◆ **WHAT THE EXERCISE ASKS**:
Begin at the first line of the data and copy each line through the one containing "los hechos que", that line included, with no pictures.

*** Opening of PROVIDED DATA ***

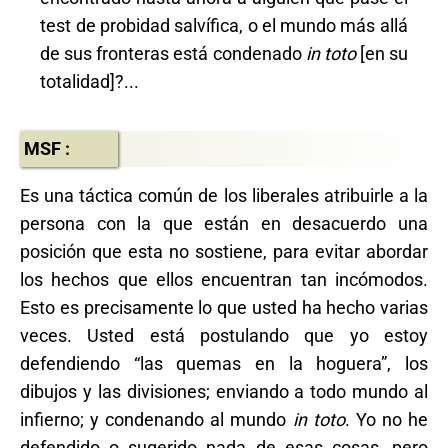
test de probidad salvífica, o el mundo más allá
de sus fronteras está condenado
in toto
[en su
totalidad]?...
MSF :
Es una táctica común de los liberales atribuirle a la
persona con la que están en desacuerdo una
posición que esta no sostiene, para evitar abordar
los hechos que ellos encuentran tan incómodos.
Esto es precisamente lo que usted ha hecho varias
veces. Usted está postulando que yo estoy
defendiendo “las quemas en la hoguera”, los
dibujos y las divisiones; enviando a todo mundo al
infierno; y condenando al mundo
in toto
. Yo no he
defendido o sugerido nada de esas cosas, pero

*** Close of PROVIDED DATA ***

◆ **TASK RESULT**:
test de probidad salvífica, o el mundo más allá
de sus fronteras está condenado
in toto
[en su
totalidad]?...
MSF :
Es una táctica común de los liberales atribuirle a la
persona con la que están en desacuerdo una
posición que esta no sostiene, para evitar abordar
los hechos que ellos encuentran tan incómodos.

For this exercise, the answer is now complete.